Head downtown to Fremont Street, to historic Las Vegas where the iconic casino, the Golden Nugget, is situated. You lose some of the 21st century glitz and glamour of the Strip (Las Vegas Boulevard), but perhaps gain a more authentic understanding of the city and how it developed, a sense of how a community spirit is being nurtured and how grittier, formerly no-go areas are being reclaimed.
And, while the city’s appeal remains generally universal, its MICE champions will need to keep looking outwards and continue to polish the well-earned international image to keep that glitzy global meetings wheel spinning.
Simon George travelled to Las Vegas courtesy of Las Vegas Convention and Visitors Authority, in conjunction with Park MGM and Virgin Atlantic.
Caesars expands its empire
Reina Herschdorfer, director of marketing, national meetings & events marketing, Caesars Entertainment, says extra international flights added to McCarran International Airport, including Virgin Atlantic, BA and Norwegian Air’s daily services to London are good for boosting Vegas’s international business travellers. “The Las Vegas offer is unique: the best dining, entertainment and the ability to give every guest a VIP experience,” she says, quoting LVCVA figures that show meeting attendance in Vegas up 11.2%.
At Caesars Palace, Herschdorfer highlights the offer of 3,960 rooms and suites for conferences. “Our five hotel towers – Forum, Palace, Julius, Octavius, and Augustus – are all within a short walk or elevator ride of the 28,000sqm conference space, celebrity chef restaurants and world-class entertainment,” she adds.
“We recently rolled out Ivy, a 24-hour virtual concierge service, to Caesars Palace and The LINQ Hotel & Casino,” Herschdorfer says.

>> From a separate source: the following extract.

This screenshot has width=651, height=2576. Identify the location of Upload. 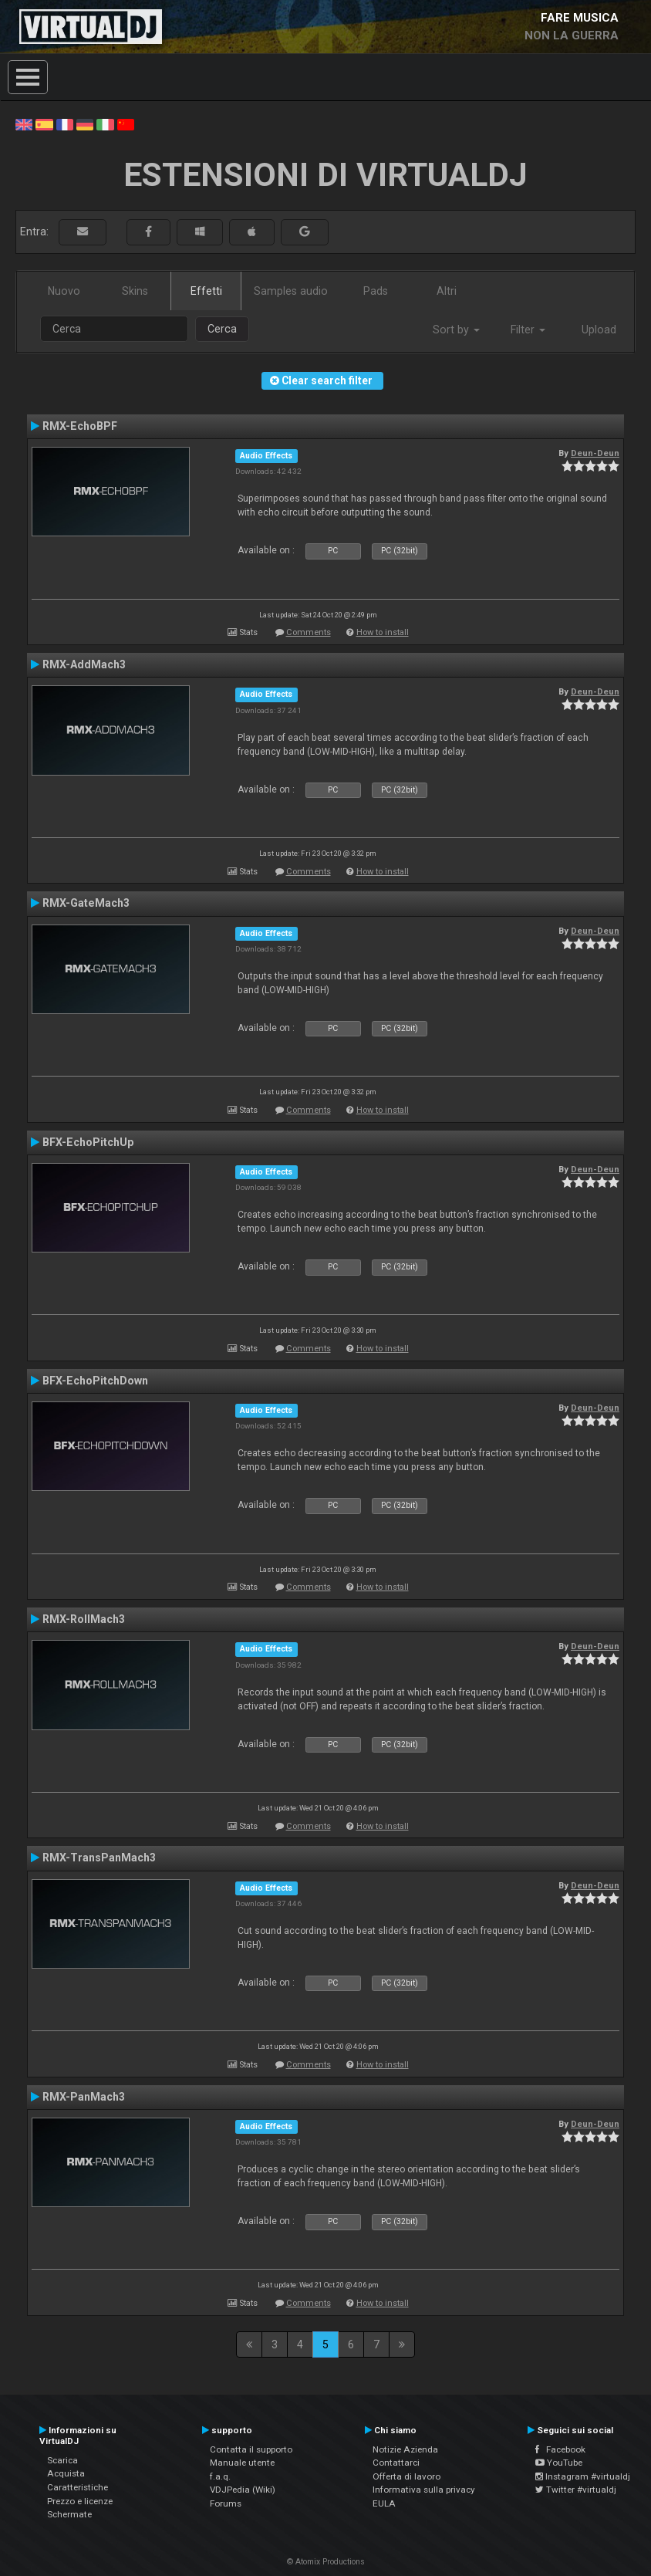
(599, 329).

“Ivy is live in more than 6,000 rooms, making Caesars Entertainment the first major gaming company in Las Vegas to offer a widespread guest text messaging program with built-in AI. We also offer planners our Diamond Status when they book a meeting. Perks include priority seating at restaurants and the business centre and access to Diamond Lounges.”
“Building the two largest pillarless ballrooms in the world demonstrates our continued commitment to the meetings industry,” adds Caesar’s Entertainment’s chief sales officer Michael Massari.